Morris Park Bake Shop

Wild Asia

Carvel Ice Cream

Happy Garden

Happy Garden



 ***
(3)

**Our initial approach:**
```
for $score in /json/*/grades/*/score
where $score castable as xs:double and data($score)>80 and data($score) <100
return $score/../../../data(name)
```
**Approach from the lecture:**
```
for $restaurant in collection('restaurants_basex')//_
let $score := $restaurant/grades/_/score/text()
where $score > 80 and $score < 100
return $restaurant/name
```
**Output:**
*11 Results*

Gandhi

Bella Napoli

West 79Th Street Boat Basin Cafe

Spicy Shallot

Bistro Caterers

Concrete Restaurant

Anella

Baluchi'S Indian Food

Cafe R

D & Y Restaurant

La Potencia Restaurant

***

(4)
```
for $restaurant in //element()
where matches($restaurant/name, "^Wil")
return
  <result>
    <name>{$restaurant/name/string()}</name>
    <borough>{$restaurant/borough/string()}</borough>
  </result>
```

**31 Results** 
***

(5)
```
for $restaurant in collection('restaurants_basex')//_[not(borough = ('Staten Island', 'Queens', 'Bronx', 'Brooklyn'))]
return $restaurant/name
```

**10'310 results**
***
(6)
Both options are possible here:
```
for $borough in distinct-values(//borough/data())
let $count := count(//element()[borough/data() = $borough])
return
  <result>
    <borough>{$borough}</borough>
    <count>{$count}</count>
  </result>
```

```
for $restaurant in //element()[borough/data()]
group by $borough := $restaurant/borough/data()
return
  <result>
    <borough>{$borough}</borough>
    <count>{count($restaurant)}</count>
  </result>
```

**Output:** 

Bronx: 2338

Brooklyn: 6086

Manhattan: 10259

Queens: 5656

Staten Island: 969

Missing: 51

***
(7)
``` 
for $restaurant in //element()
where contains($restaurant/name/data(), "Mexican") and not(contains($restaurant/cuisine/data(), "Mexican"))
return
  <result>
    <name>{$restaurant/name/data()}</name>
  </result>
``` 
**34 Results**
***
(8)
``` 
for $restaurant in //element()
where contains(lower-case($restaurant/name/data()), "sugar") and $restaurant/cuisine/data() = "Bakery"
return
  $restaurant/name/data()
```
**Output:**

Sugar Bun Bakery

Sugar City Bakery

Sugar Sweet Sunshine

Sugar Couture

#### Conclusions 

I found out that MongoDB is more suited for handling JSON files.
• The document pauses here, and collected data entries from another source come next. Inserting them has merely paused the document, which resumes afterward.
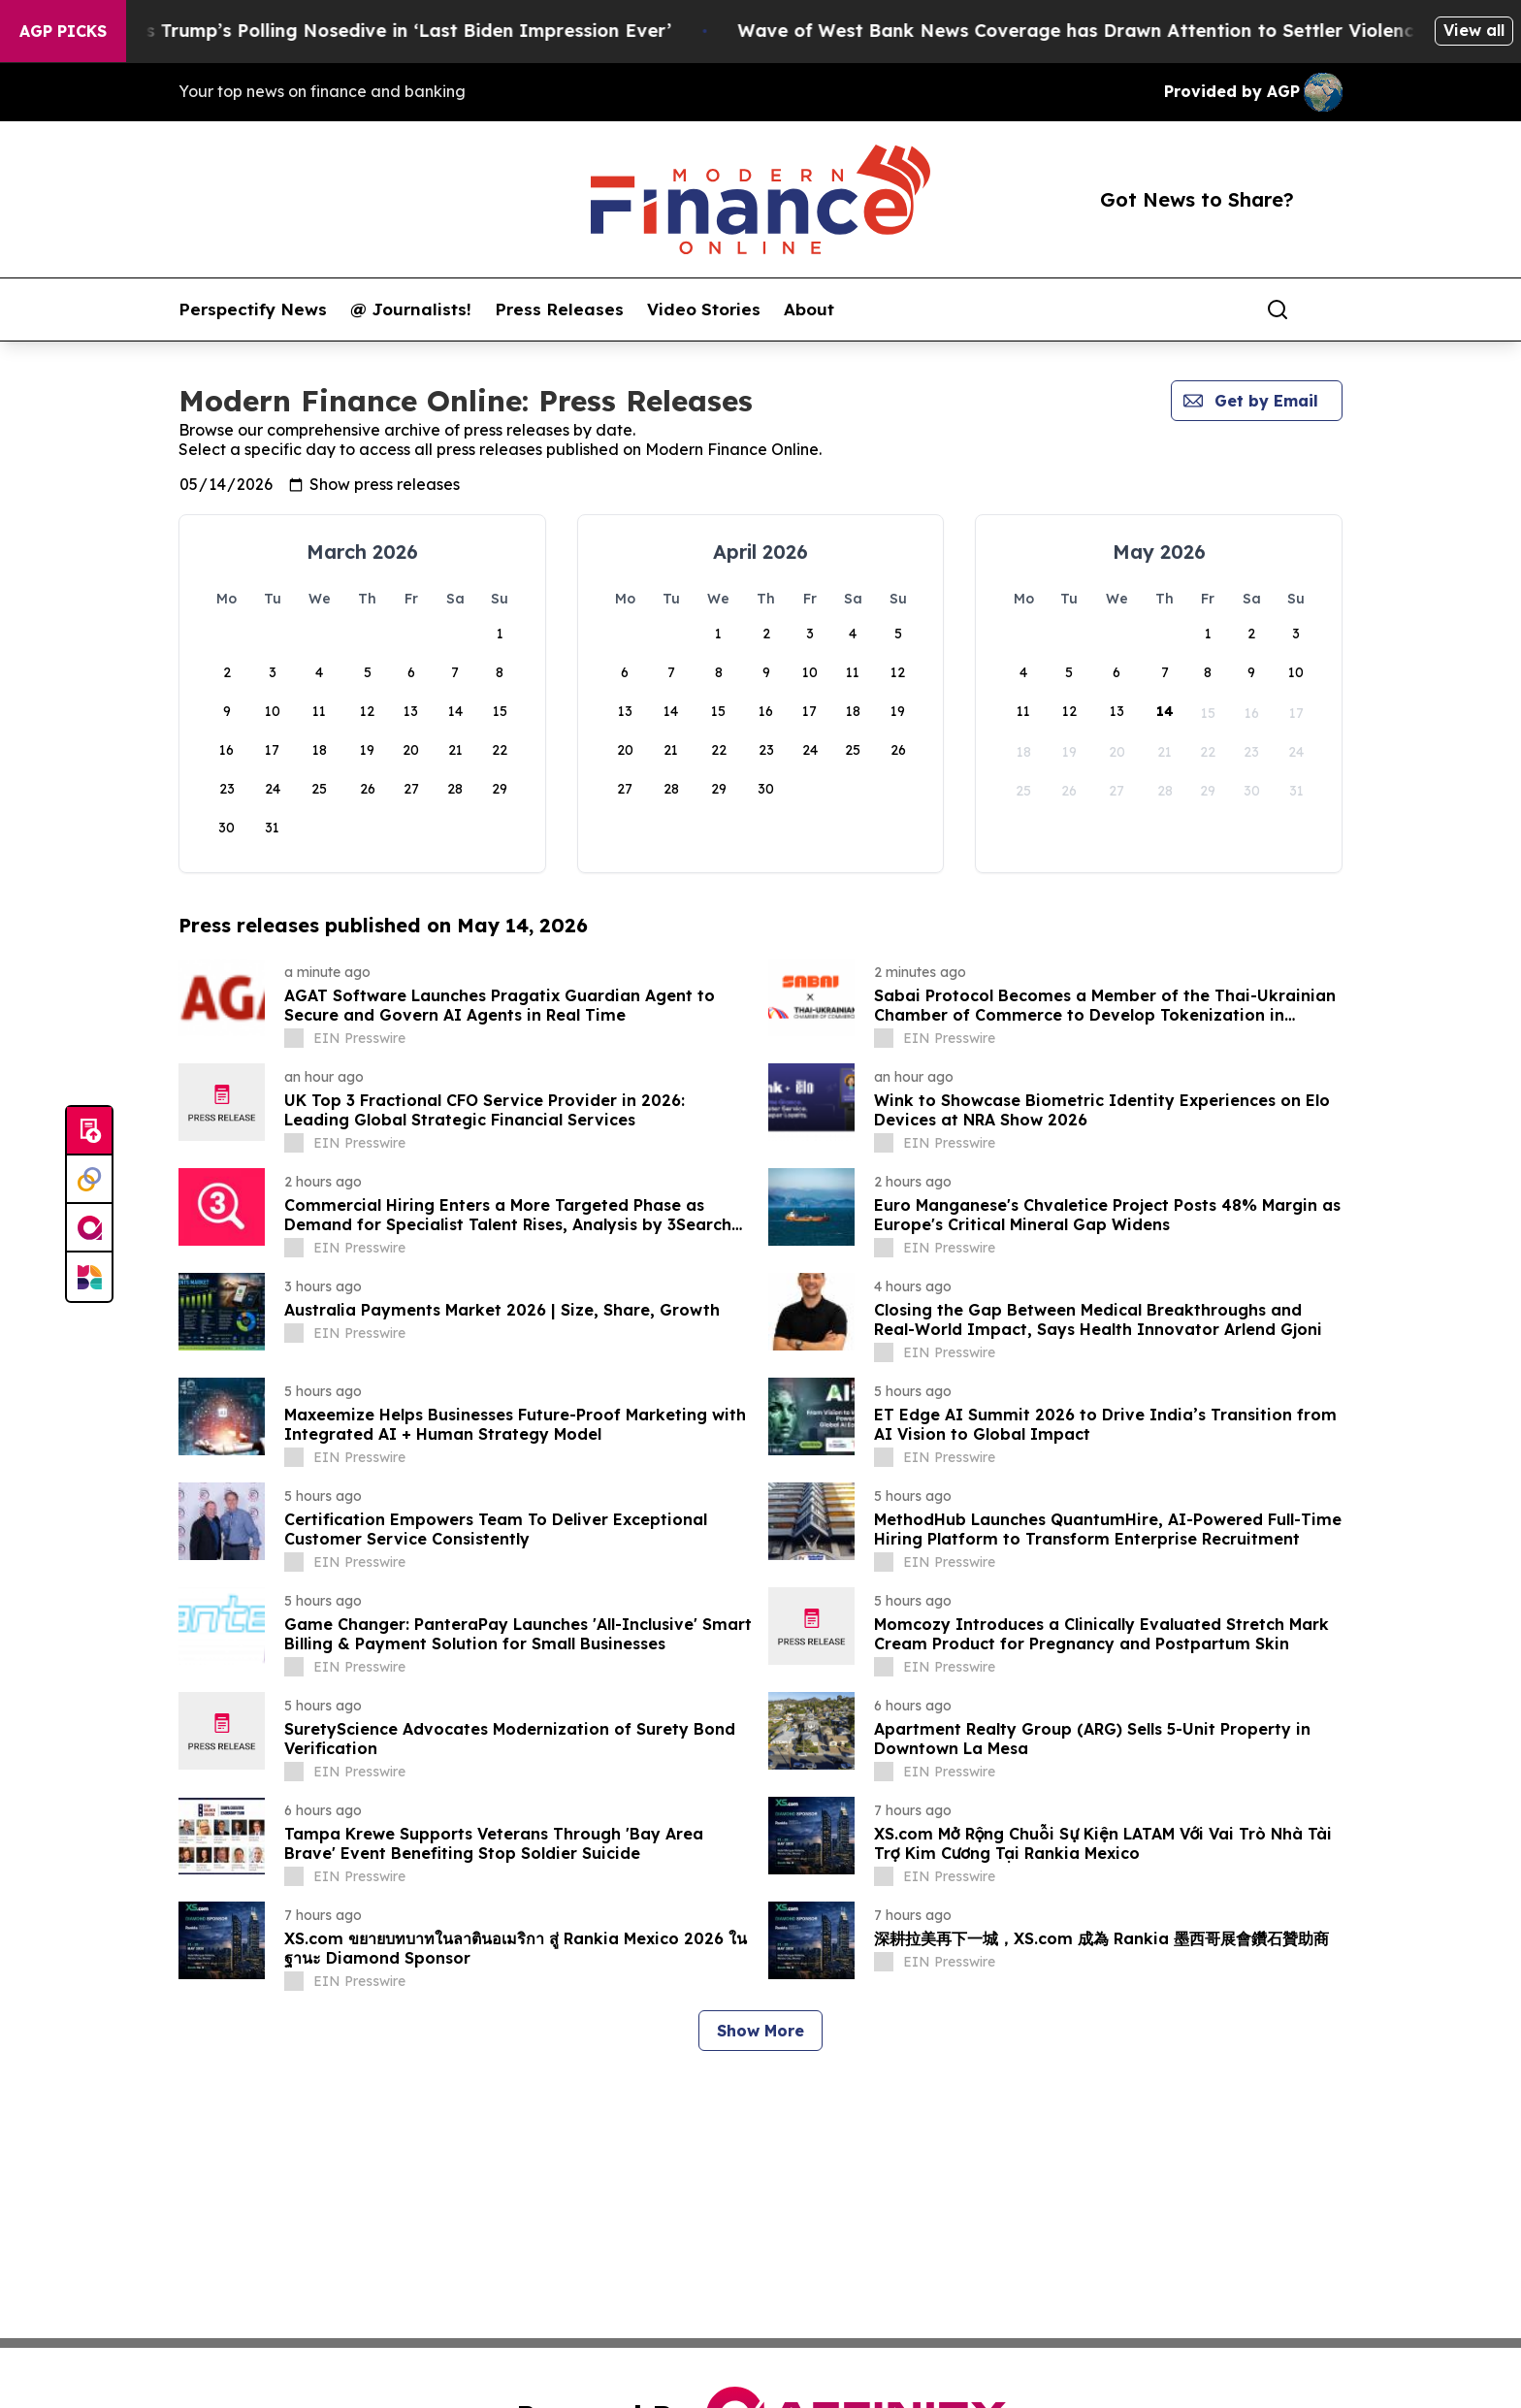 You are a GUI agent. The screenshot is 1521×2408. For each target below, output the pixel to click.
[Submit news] (89, 1131)
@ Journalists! (410, 309)
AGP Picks (63, 31)
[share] (1329, 309)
I think this is because MongoDB is NoSQL based. Furthermore, MongoDB allowed me to retrieve information more effectively than BaseX. BaseX is suited for XML files, which makes handling more difficult compared to MongoDB.
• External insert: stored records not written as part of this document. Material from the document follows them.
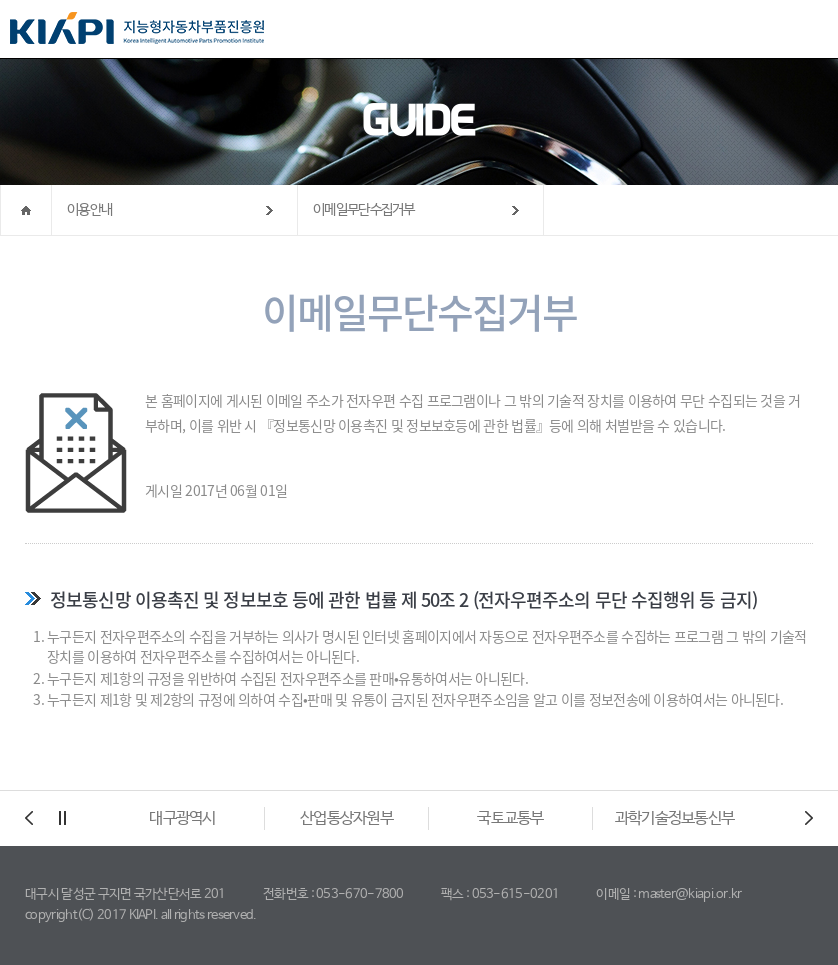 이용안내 (89, 210)
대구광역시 (182, 818)
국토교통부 (510, 818)
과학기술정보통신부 (675, 818)
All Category (803, 30)
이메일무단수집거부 (364, 210)
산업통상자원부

The query language of MongoDB is more intuitive if you're familiar with JSON files. I had bigger problems writing the query for BaseX, and it required a deeper understanding to receive the same results.

I think that the choice of whether to use MongoDB or BaseX comes down to the specific usage. In my case, I found that MongoDB suited better to my needs because I was handling JSON files. On the other hand, I also think that BaseX would be better with complex XML files.

Thanks to the larger MongoDB community, it was easier for me to find the right solution for the problems I encountered during the project. When solving problems for BaseX, I spent a lot of time doing research.

In the end, I can say that both MongoDB and BaseX have their strengths. I preferred MongoDB because it was more intuitive for me than BaseX, and also because the provided documentation was better than that of BaseX.